Felix eyed Kyrylo with suspicion. “What’s the catch?”

“We need to complete the investigation into what we found and report back.”

“So he wants us dead?”

“That’s what I said!” Kyrylo kicked the table a bit as he sat up, rattling the cup again. Felix glared at the few drops that had spilled out. “Sorry, it’s just that’s what I thought too. But he said no.”

“Bold to say that to his face. I respect that.” Felix took a long sip of his drink and then shook his head. “But knowing Webb, that’s probably just to avoid the paperwork.” Felix sank back into the chair, an older antique with needlework flowers on the upholstery, part of an eclectic collection of seating. “This means we’re clear to go back down there?”

“We’re expected. We kind of have to.” Another person going by. Kyrylo was getting irritated. They hadn’t been able to get the usual spot in the corner, occupied. So they had to keep their conversation vague and broad and also deal with people shuffling by to get to a free table. “We have to go in, basically. And then fill out reports on what we find.”

Felix looked a little perturbed at that explanation, staring past Kyrylo out the window. “But to what end? We just go in there and…look? Forever?”

Kyrylo shrugged. “He named some names. It sounded like major spirits or something that they’re tracking. He said it might be related to the Rat King.”

Felix didn’t flinch at the suggestion. “Ok, well, we can just lie about that forever and basically do whatever we want?”

“I guess.”

“And just figure out how to undo the fusion? Whatever else we want.”

“I mean, if there’s something else you want to do, I guess?” Kyrylo was painfully aware of Webb’s other request to have him watch Felix and report on him. He didn’t want to be a snitch in this way and he didn’t plan on handing over everything he found out. But he also wanted to know what Felix was up to, exactly. He knew about a mode they shouldn’t have, had gotten a different Officer to step in and grant him authorization to use it retroactively, was doing some sort of extracurricular exercises. None of it sounded like the Felix who had trained him. “I thought you hated being down there.”

“It was fucking terrifying,” Felix countered. Someone at another table glanced over at them, doing a little sneer. Felix gave them one back. “I’m in a pretty nihilistic position here so yeah, I mean some parts were enjoyable.” He dropped his voice and leaned in. “I like massacring spirits. I like knowing they have kings and shit that can be killed.” He sat up again and stretched out his neck until Kyrylo heard a crack and shuddered in response. “I can have reasons to go back.”

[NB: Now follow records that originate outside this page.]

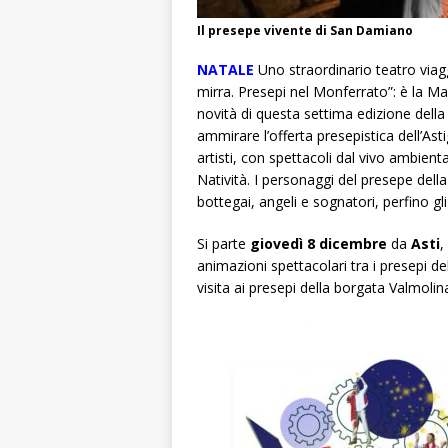
Il presepe vivente di San Damiano
NATALE
Uno straordinario teatro viaggi
mirra. Presepi nel Monferrato”: è la Ma
novità di questa settima edizione della
ammirare l’offerta presepistica dell’A
artisti, con spettacoli dal vivo ambienta
Natività. I personaggi del presepe dell
bottegai, angeli e sognatori, perfino gl
Si parte
giovedì 8 dicembre
da
Asti
,
animazioni spettacolari tra i presepi d
visita ai presepi della borgata Valmoli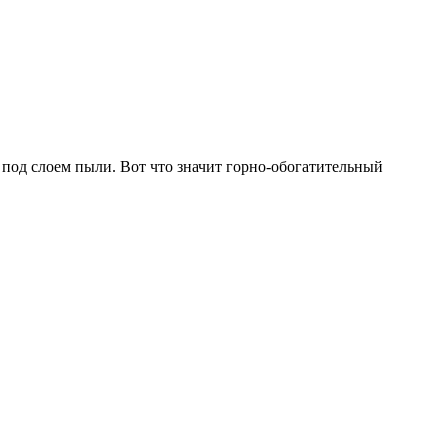
 под слоем пыли. Вот что значит горно-обогатительный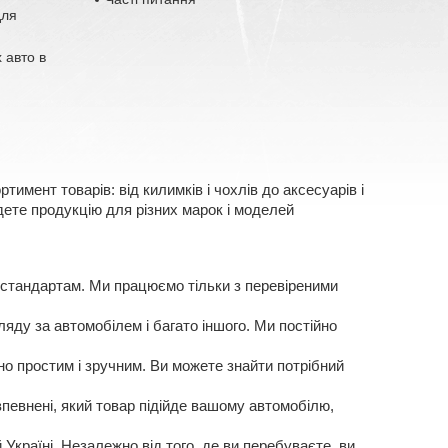
для
 авто в
имент товарів: від килимків і чохлів до аксесуарів і
ете продукцію для різних марок і моделей
 стандартам. Ми працюємо тільки з перевіреними
яду за автомобілем і багато іншого. Ми постійно
о простим і зручним. Ви можете знайти потрібний
певнені, який товар підійде вашому автомобілю,
Україні. Незалежно від того, де ви перебуваєте, ви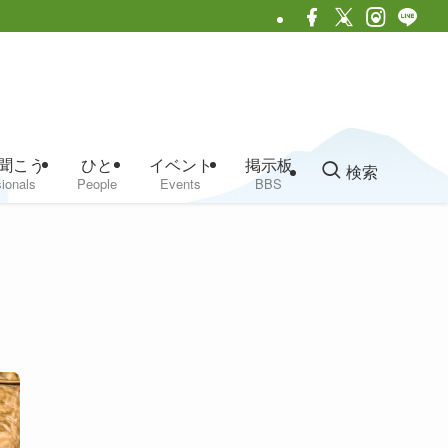
聞こう
ひと
イベント
掲示板
検索
ionals
People
Events
BBS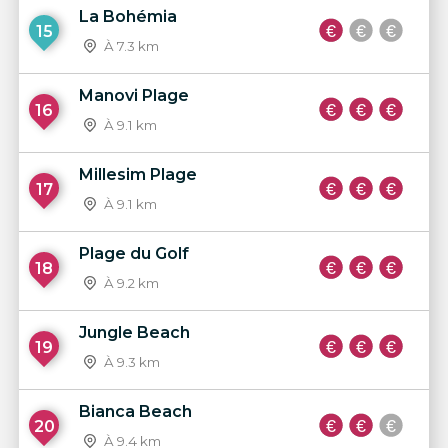
La Bohémia
15
À 7.3 km
Manovi Plage
16
À 9.1 km
Millesim Plage
17
À 9.1 km
Plage du Golf
18
À 9.2 km
Jungle Beach
19
À 9.3 km
Bianca Beach
20
À 9.4 km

“Well I already said we had to so…”

“So?”

“I just mean the reasons don’t actually matter since we have to.”

“Then why are you asking me?”

Kyrylo sighed. That was the Felix he remembered. Someone shoved into him once more and he was done, hopping out of his seat as Felix gulped down the last of his coffee. “Whatever, let’s just go then.”

“Like right now?” Felix was struggling to keep up as they weaved through the different tables in the cafe. Kyrylo didn’t wait for him, knowing their next move was already locked in. They both knew where they were going to go.

They were back in the same alley down the street from the RIF offices. It had only taken a minute, with no further argument from Felix as he followed. They weren’t technically supposed to be back on duty yet and had nothing scheduled, so they could skip out on morning meetings, any required training. They had the entire day to get right back into their work with no further questions from the RIF, no oversight. Kyrylo was increasingly feeling the pull to return there, to get more answers and find more questions. And Felix, by his response, must have felt the same way.

The glimmer wasn’t there anymore. That was normal. Glimmers were always coming and going, moving around in the world and fading from existence. Kyrylo knew so little about them outside of their functional usage as portals.

But he didn’t know how to go back to the spirit world to the exact same spot as before. The best he could guess was that by entering into the realm somewhere around here and waiting he would most likely drop back down into that town and be able to pick up from where he left off. Felix wasn’t putting up any fight so he assumed he felt the same.

“We’re going to talk to Oleg again?” Felix finally asked as they stood there, awkwardly.

“Yeah,” Kyrylo answered, peering around for a glimmer. “He seemed knowledgeable, maybe he’ll take us more serious this time.”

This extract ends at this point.